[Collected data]

___

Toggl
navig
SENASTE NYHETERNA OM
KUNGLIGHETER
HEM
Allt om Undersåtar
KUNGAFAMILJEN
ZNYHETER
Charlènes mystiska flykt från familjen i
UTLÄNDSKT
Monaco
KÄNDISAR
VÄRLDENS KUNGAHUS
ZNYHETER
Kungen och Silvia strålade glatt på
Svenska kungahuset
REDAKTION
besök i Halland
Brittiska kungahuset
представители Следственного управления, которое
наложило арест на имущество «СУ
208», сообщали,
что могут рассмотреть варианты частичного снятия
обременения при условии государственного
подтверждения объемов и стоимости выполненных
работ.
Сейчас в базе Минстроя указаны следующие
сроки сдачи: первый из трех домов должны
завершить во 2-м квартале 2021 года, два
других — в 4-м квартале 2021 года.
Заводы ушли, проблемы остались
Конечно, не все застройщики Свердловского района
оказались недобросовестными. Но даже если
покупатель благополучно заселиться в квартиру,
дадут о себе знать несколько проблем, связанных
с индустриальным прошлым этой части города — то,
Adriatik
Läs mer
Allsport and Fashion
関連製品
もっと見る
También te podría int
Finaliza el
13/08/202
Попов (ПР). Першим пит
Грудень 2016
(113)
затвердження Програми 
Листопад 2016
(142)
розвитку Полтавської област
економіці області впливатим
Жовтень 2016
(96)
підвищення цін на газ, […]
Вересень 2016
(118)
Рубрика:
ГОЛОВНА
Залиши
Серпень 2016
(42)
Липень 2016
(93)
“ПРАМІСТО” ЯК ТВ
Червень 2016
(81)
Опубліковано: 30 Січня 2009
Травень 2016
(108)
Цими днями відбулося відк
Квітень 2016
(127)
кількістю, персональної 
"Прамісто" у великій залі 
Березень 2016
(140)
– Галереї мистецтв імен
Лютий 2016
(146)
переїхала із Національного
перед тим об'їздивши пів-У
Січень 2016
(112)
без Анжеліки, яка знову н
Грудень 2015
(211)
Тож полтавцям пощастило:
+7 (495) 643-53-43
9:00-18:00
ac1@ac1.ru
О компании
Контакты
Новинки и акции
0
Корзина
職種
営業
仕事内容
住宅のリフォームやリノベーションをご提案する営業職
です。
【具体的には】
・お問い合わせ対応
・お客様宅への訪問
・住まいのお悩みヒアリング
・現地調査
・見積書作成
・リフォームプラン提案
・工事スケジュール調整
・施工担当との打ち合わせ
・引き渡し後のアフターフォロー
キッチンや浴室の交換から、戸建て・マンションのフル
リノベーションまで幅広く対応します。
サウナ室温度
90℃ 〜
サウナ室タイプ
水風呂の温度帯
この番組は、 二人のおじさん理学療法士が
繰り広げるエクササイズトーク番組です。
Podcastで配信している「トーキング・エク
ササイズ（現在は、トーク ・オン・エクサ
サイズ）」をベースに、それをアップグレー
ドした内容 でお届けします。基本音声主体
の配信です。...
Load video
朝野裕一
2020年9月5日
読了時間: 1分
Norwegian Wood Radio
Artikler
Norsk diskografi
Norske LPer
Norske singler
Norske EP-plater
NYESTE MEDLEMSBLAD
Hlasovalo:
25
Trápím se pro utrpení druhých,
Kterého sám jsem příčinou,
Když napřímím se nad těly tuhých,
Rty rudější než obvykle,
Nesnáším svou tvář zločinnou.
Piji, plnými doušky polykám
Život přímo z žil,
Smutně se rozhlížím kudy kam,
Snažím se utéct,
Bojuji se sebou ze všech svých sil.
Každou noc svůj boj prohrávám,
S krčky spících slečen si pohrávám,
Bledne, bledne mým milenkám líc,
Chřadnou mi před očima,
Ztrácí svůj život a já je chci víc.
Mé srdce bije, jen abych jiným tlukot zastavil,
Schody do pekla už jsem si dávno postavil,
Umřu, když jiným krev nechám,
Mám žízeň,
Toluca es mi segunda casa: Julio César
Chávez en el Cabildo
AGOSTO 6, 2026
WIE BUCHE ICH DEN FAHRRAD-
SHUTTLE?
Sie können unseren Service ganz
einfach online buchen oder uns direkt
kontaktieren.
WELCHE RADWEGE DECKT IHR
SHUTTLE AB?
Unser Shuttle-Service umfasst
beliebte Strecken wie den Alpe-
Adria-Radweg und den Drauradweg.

___

- _WORK ITEM_: Your reply should consist of all the records, restated exactly.

- _OUTPUT OF THE TASK_:
Toggl
navig
SENASTE NYHETERNA OM
KUNGLIGHETER
HEM
Allt om Undersåtar
KUNGAFAMILJEN
ZNYHETER
Charlènes mystiska flykt från familjen i
UTLÄNDSKT
Monaco
KÄNDISAR
VÄRLDENS KUNGAHUS
ZNYHETER
Kungen och Silvia strålade glatt på
Svenska kungahuset
REDAKTION
besök i Halland
Brittiska kungahuset
представители Следственного управления, которое
наложило арест на имущество «СУ
208», сообщали,
что могут рассмотреть варианты частичного снятия
обременения при условии государственного
подтверждения объемов и стоимости выполненных
работ.
Сейчас в базе Минстроя указаны следующие
сроки сдачи: первый из трех домов должны
завершить во 2-м квартале 2021 года, два
других — в 4-м квартале 2021 года.
Заводы ушли, проблемы остались
Конечно, не все застройщики Свердловского района
оказались недобросовестными. Но даже если
покупатель благополучно заселиться в квартиру,
дадут о себе знать несколько проблем, связанных
с индустриальным прошлым этой части города — то,
Adriatik
Läs mer
Allsport and Fashion
関連製品
もっと見る
También te podría int
Finaliza el
13/08/202
Попов (ПР). Першим пит
Грудень 2016
(113)
затвердження Програми 
Листопад 2016
(142)
розвитку Полтавської област
економіці області впливатим
Жовтень 2016
(96)
підвищення цін на газ, […]
Вересень 2016
(118)
Рубрика:
ГОЛОВНА
Залиши
Серпень 2016
(42)
Липень 2016
(93)
“ПРАМІСТО” ЯК ТВ
Червень 2016
(81)
Опубліковано: 30 Січня 2009
Травень 2016
(108)
Цими днями відбулося відк
Квітень 2016
(127)
кількістю, персональної 
"Прамісто" у великій залі 
Березень 2016
(140)
– Галереї мистецтв імен
Лютий 2016
(146)
переїхала із Національного
перед тим об'їздивши пів-У
Січень 2016
(112)
без Анжеліки, яка знову н
Грудень 2015
(211)
Тож полтавцям пощастило:
+7 (495) 643-53-43
9:00-18:00
ac1@ac1.ru
О компании
Контакты
Новинки и акции
0
Корзина
職種
営業
仕事内容
住宅のリフォームやリノベーションをご提案する営業職
です。
【具体的には】
・お問い合わせ対応
・お客様宅への訪問
・住まいのお悩みヒアリング
・現地調査
・見積書作成
・リフォームプラン提案
・工事スケジュール調整
・施工担当との打ち合わせ
・引き渡し後のアフターフォロー
キッチンや浴室の交換から、戸建て・マンションのフル
リノベーションまで幅広く対応します。
サウナ室温度
90℃ 〜
サウナ室タイプ
水風呂の温度帯
この番組は、 二人のおじさん理学療法士が
繰り広げるエクササイズトーク番組です。
Podcastで配信している「トーキング・エク
ササイズ（現在は、トーク ・オン・エクサ
サイズ）」をベースに、それをアップグレー
ドした内容 でお届けします。基本音声主体
の配信です。...
Load video
朝野裕一
2020年9月5日
読了時間: 1分
Norwegian Wood Radio
Artikler
Norsk diskografi
Norske LPer
Norske singler
Norske EP-plater
NYESTE MEDLEMSBLAD
Hlasovalo:
25
Trápím se pro utrpení druhých,
Kterého sám jsem příčinou,
Když napřímím se nad těly tuhých,
Rty rudější než obvykle,
Nesnáším svou tvář zločinnou.
Piji, plnými doušky polykám
Život přímo z žil,
Smutně se rozhlížím kudy kam,
Snažím se utéct,
Bojuji se sebou ze všech svých sil.
Každou noc svůj boj prohrávám,
S krčky spících slečen si pohrávám,
Bledne, bledne mým milenkám líc,
Chřadnou mi před očima,
Ztrácí svůj život a já je chci víc.
Mé srdce bije, jen abych jiným tlukot zastavil,
Schody do pekla už jsem si dávno postavil,
Umřu, když jiným krev nechám,
Mám žízeň,
Toluca es mi segunda casa: Julio César
Chávez en el Cabildo
AGOSTO 6, 2026
WIE BUCHE ICH DEN FAHRRAD-
SHUTTLE?
Sie können unseren Service ganz
einfach online buchen oder uns direkt
kontaktieren.
WELCHE RADWEGE DECKT IHR
SHUTTLE AB?
Unser Shuttle-Service umfasst
beliebte Strecken wie den Alpe-
Adria-Radweg und den Drauradweg.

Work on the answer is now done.